Ghandorh Hamza, Bali Hamza H, Yafooz Wael M S, Boulila Wadii, Alsahafi Majid
Department of Computer Science, College of Computer Science and Engineering, Taibah University, Medina, Saudi Arabia.
Division of Gastroenterology, Department of Medicine, King Abdulaziz University, Jeddah, Saudi Arabia.
Data Brief. 2024 Nov 8;57:111093. doi: 10.1016/j.dib.2024.111093. eCollection 2024 Dec.
Wireless Capsule Endoscopy (WCE) has fundamentally transformed diagnostic methodologies for small-bowel (SB) abnormalities, providing a comprehensive and non-invasive gastrointestinal assessment in contrast to conventional endoscopic procedures. The King Abdulaziz University Hospital Capsule (KAUHC) dataset comprises annotated WCE images specifically curated for Saudi Arabian residents. Comprising 10.7 million frames derived from 157 studies, KAUHC has been classified into Normal, Arteriovenous Malformations, and Ulcer categories. Following the application of specific inclusion and exclusion criteria, 3301 labeled frames derived from WCE 86 studies were identified. Upon admission of patients, the data collection phase of KAUHC was initiated, involving the administration of the OMOM capsule and the use of the OMOM recording device for video documentation. A thorough evaluation of these recordings was undertaken by multiple gastroenterologists to identify any pathological abnormalities. The identified observations are subsequently extracted, categorized, and prepared for validation using Machine Learning (ML) classifiers. The dataset aims not only to address the scarcity of annotated endoscopic imaging resources in the Middle East but also to advance the development of diagnostic tools for ML applications in SB abnormalities and exploratory research on gastrointestinal diseases.
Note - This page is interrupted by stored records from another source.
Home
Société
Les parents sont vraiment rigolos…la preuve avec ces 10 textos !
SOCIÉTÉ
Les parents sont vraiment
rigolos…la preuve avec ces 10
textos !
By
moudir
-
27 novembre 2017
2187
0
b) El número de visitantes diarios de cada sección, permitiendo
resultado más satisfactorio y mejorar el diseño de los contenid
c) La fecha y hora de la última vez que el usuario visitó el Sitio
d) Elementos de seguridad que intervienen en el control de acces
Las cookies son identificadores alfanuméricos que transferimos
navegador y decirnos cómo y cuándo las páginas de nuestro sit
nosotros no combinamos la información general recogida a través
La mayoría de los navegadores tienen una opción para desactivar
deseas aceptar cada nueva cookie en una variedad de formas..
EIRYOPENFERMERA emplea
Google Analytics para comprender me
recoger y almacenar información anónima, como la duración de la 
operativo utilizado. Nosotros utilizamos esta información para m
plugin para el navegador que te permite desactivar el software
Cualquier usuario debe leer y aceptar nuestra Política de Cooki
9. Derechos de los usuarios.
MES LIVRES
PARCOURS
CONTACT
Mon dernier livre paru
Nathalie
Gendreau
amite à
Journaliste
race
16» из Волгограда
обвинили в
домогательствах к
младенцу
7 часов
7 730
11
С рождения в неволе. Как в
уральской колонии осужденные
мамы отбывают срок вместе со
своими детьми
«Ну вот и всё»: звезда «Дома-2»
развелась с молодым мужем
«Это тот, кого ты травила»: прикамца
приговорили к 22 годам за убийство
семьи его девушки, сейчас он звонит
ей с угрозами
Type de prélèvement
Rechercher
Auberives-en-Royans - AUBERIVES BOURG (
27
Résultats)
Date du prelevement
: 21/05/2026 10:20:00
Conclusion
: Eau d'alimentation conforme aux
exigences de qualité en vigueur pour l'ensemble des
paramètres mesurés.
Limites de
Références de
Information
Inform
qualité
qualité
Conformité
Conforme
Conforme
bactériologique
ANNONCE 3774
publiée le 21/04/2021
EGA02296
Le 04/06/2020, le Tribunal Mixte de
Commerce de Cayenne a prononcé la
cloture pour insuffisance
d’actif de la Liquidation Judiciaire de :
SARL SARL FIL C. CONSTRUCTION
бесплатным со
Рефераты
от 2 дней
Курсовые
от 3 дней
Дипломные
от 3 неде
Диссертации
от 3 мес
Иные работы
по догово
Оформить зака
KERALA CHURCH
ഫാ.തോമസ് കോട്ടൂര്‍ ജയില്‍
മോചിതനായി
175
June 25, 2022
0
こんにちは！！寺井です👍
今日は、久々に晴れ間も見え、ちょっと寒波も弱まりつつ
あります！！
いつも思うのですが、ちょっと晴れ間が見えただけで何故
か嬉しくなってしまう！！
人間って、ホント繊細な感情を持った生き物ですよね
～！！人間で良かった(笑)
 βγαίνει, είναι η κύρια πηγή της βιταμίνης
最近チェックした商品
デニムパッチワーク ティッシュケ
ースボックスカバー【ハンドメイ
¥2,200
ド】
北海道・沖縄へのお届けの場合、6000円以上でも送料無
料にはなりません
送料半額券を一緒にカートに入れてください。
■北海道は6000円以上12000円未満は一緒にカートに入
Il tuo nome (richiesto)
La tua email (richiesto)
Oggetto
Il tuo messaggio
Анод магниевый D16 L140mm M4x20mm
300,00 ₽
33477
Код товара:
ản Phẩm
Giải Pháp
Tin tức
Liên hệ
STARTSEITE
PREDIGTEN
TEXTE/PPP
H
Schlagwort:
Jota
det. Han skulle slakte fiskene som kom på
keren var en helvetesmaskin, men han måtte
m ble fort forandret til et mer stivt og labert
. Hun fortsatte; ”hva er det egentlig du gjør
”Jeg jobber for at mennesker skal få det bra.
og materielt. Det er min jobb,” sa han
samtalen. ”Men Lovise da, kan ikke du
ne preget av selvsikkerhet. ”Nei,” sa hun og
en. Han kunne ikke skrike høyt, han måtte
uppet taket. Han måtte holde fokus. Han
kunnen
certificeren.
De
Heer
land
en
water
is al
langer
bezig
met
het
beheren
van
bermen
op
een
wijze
无线胶囊内镜(WCE)从根本上改变了小肠(SB)异常的诊断方法,与传统内镜检查相比,它能提供全面且无创的胃肠道评估。阿卜杜勒阿齐兹国王大学医院胶囊(KAUHC)数据集包含专门为沙特阿拉伯居民精心挑选的带注释的WCE图像。KAUHC由来自157项研究的1070万帧图像组成,已被分为正常、动静脉畸形和溃疡类别。在应用特定的纳入和排除标准后,从86项WCE研究中确定了3301个带标签的帧。患者入院后,KAUHC的数据收集阶段开始,包括使用OMOM胶囊和OMOM记录设备进行视频记录。多名胃肠病学家对这些记录进行了全面评估,以识别任何病理异常。随后提取已识别的观察结果,进行分类,并准备使用机器学习(ML)分类器进行验证。该数据集不仅旨在解决中东地区带注释的内镜成像资源稀缺的问题,还旨在推动用于SB异常的ML应用诊断工具的开发以及胃肠道疾病的探索性研究。